● **WHAT YOU NEED TO DO**: The expected response is the full set of records, unchanged.

● **ENTRIES PROVIDED**:
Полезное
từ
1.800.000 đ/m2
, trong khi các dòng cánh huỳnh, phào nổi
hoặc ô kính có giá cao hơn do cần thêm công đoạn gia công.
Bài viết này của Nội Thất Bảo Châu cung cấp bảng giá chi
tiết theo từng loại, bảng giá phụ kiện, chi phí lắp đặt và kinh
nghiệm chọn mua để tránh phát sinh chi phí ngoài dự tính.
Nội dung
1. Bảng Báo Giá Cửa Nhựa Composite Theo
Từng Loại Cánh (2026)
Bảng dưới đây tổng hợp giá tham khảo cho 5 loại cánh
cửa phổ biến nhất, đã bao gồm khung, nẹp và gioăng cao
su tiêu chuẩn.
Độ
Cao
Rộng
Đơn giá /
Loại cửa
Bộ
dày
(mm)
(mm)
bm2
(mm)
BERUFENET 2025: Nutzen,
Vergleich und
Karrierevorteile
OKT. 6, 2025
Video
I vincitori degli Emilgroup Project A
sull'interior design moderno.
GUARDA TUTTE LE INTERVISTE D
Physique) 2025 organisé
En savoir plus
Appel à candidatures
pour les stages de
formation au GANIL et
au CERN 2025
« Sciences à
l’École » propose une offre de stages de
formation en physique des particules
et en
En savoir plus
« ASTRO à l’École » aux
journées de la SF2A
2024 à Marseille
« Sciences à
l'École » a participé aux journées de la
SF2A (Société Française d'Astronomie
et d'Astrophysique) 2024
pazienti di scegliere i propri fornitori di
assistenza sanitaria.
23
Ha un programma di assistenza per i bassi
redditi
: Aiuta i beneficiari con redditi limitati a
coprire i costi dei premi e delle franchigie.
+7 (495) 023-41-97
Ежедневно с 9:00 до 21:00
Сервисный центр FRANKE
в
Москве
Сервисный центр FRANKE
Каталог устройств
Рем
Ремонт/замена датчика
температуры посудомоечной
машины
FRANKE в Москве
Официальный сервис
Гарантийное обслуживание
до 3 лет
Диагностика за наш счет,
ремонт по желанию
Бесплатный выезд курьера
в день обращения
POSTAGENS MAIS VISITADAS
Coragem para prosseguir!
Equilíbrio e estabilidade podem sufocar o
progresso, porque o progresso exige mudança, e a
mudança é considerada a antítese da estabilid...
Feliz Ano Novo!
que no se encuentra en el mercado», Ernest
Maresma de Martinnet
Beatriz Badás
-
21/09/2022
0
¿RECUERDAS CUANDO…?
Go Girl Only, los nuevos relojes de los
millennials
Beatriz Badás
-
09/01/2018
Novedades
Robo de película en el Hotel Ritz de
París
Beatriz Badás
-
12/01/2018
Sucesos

● **PROBLEM SOLUTION**:
Полезное
từ
1.800.000 đ/m2
, trong khi các dòng cánh huỳnh, phào nổi
hoặc ô kính có giá cao hơn do cần thêm công đoạn gia công.
Bài viết này của Nội Thất Bảo Châu cung cấp bảng giá chi
tiết theo từng loại, bảng giá phụ kiện, chi phí lắp đặt và kinh
nghiệm chọn mua để tránh phát sinh chi phí ngoài dự tính.
Nội dung
1. Bảng Báo Giá Cửa Nhựa Composite Theo
Từng Loại Cánh (2026)
Bảng dưới đây tổng hợp giá tham khảo cho 5 loại cánh
cửa phổ biến nhất, đã bao gồm khung, nẹp và gioăng cao
su tiêu chuẩn.
Độ
Cao
Rộng
Đơn giá /
Loại cửa
Bộ
dày
(mm)
(mm)
bm2
(mm)
BERUFENET 2025: Nutzen,
Vergleich und
Karrierevorteile
OKT. 6, 2025
Video
I vincitori degli Emilgroup Project A
sull'interior design moderno.
GUARDA TUTTE LE INTERVISTE D
Physique) 2025 organisé
En savoir plus
Appel à candidatures
pour les stages de
formation au GANIL et
au CERN 2025
« Sciences à
l’École » propose une offre de stages de
formation en physique des particules
et en
En savoir plus
« ASTRO à l’École » aux
journées de la SF2A
2024 à Marseille
« Sciences à
l'École » a participé aux journées de la
SF2A (Société Française d'Astronomie
et d'Astrophysique) 2024
pazienti di scegliere i propri fornitori di
assistenza sanitaria.
23
Ha un programma di assistenza per i bassi
redditi
: Aiuta i beneficiari con redditi limitati a
coprire i costi dei premi e delle franchigie.
+7 (495) 023-41-97
Ежедневно с 9:00 до 21:00
Сервисный центр FRANKE
в
Москве
Сервисный центр FRANKE
Каталог устройств
Рем
Ремонт/замена датчика
температуры посудомоечной
машины
FRANKE в Москве
Официальный сервис
Гарантийное обслуживание
до 3 лет
Диагностика за наш счет,
ремонт по желанию
Бесплатный выезд курьера
в день обращения
POSTAGENS MAIS VISITADAS
Coragem para prosseguir!
Equilíbrio e estabilidade podem sufocar o
progresso, porque o progresso exige mudança, e a
mudança é considerada a antítese da estabilid...
Feliz Ano Novo!
que no se encuentra en el mercado», Ernest
Maresma de Martinnet
Beatriz Badás
-
21/09/2022
0
¿RECUERDAS CUANDO…?
Go Girl Only, los nuevos relojes de los
millennials
Beatriz Badás
-
09/01/2018
Novedades
Robo de película en el Hotel Ritz de
París
Beatriz Badás
-
12/01/2018
Sucesos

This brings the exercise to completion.